Now, since I believe this is your object, what can you do without earnestness? You may do without Latin and Greek, you may do without learning, you may do without ten thousand things, but you cannot win souls without earnestness. God has blessed many a fool to the salvation of souls, but he never blessed a cold-hearted man. The Lord uses strange instruments. I have known sinners converted to God by members of my congregation, instrumentally—men who could not speak a single sentence grammatically—men who, I am sure, would misquote Scripture at such a wretched rate that I should be frightened to listen to them; yet I have seen genuine conversions under them. But I never did see many genuine conversions under any man, however great his ability, or however apparently great his industry, unless he was full of life and fire. We do want light; but, more than all, we want fire. We want to be like John the Baptist, who was a burning as well as a shining light. You must burn your way through this world; there is no other way to get on. If ever you are to do good for Christ, it must be by carrying sword and fire before you; the sword of the Spirit, and the fiery energy of his divine influences. Without these two things you may bear the name, but you will never rightly fulfill the office of a missionary and minister for Christ.

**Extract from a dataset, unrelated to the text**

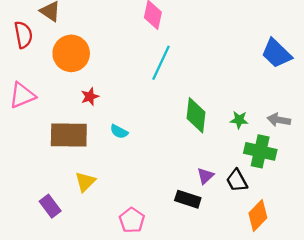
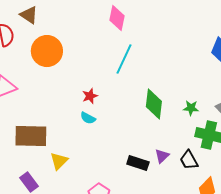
red star: (90, 97) -> (90, 96), moved
brown rectangle: (69, 135) -> (31, 136), moved
black rectangle: (188, 199) -> (138, 163), moved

But, my dear friends, there is another point in which earnestness is especially needed by you, and that will be in your own private prayers. The Mission cannot prescribe how many hours you should spend in prayer; but how many hours do you spend in prayer? We may not suggest how long you should, but I think we may each ask ourselves, How long during the past year did I spend on my knees? It would be a very singular jotting for us all if we were to keep a memorandum, and put down how long each day we were at prayer. My brethren, we should be startled to see what an immeasurably little time we spend on our knees! The Lord does not reprove us this day for lack of preachings, and teachings, and visitings, but he reproves us because we have bronght him no sweet cane of honey; we have not filled him with the fire of our sacrifices in private. I do feel every day that the power of a minister must be on his knees. I know of a truth that, when I have been backward in supplication, I may have prepared my sermon as carefully as possible, I have always been powerless in the delivery of it. I can bear my testimony, as a constant preacher of Christ's gospel, that it is prayer that makes men strong. And it must be so with you. If you go to your work without prayer, I pity you, brethren, I pity you: but if you can come back from your work without prayer, I can not only pity, but upbraid. Shall I see sin in its naked deformity, and not pray for God not to cleanse it? Shall I be called every day to walk in the midst of the thick Egyptian darkness of this city, and not cry to the Sun of Righteousness to arise? Can I stand by the bedside of the dying and offer a prayer there, and not come home to pray for that dying man? If I can, oh! search me, good Lord, for it may be that, after all, I am but a hypocrite, and your truth is not in me. You who see the evil, you who come in positive contact with it, I cannot imagine you ever being of any service if that contact with evil does not drive you to your knees; and if you lose earnestness there, if you cease to be much in your closet, you had better resign your office; I am sure you had. Every day you hold it you add sin to sin; and every hour you continue in it you do but aggravate your iniquity, and grieve the Holy Spirit. Take heed, lest he utterly leave you to go to your work alone, and then what will you do?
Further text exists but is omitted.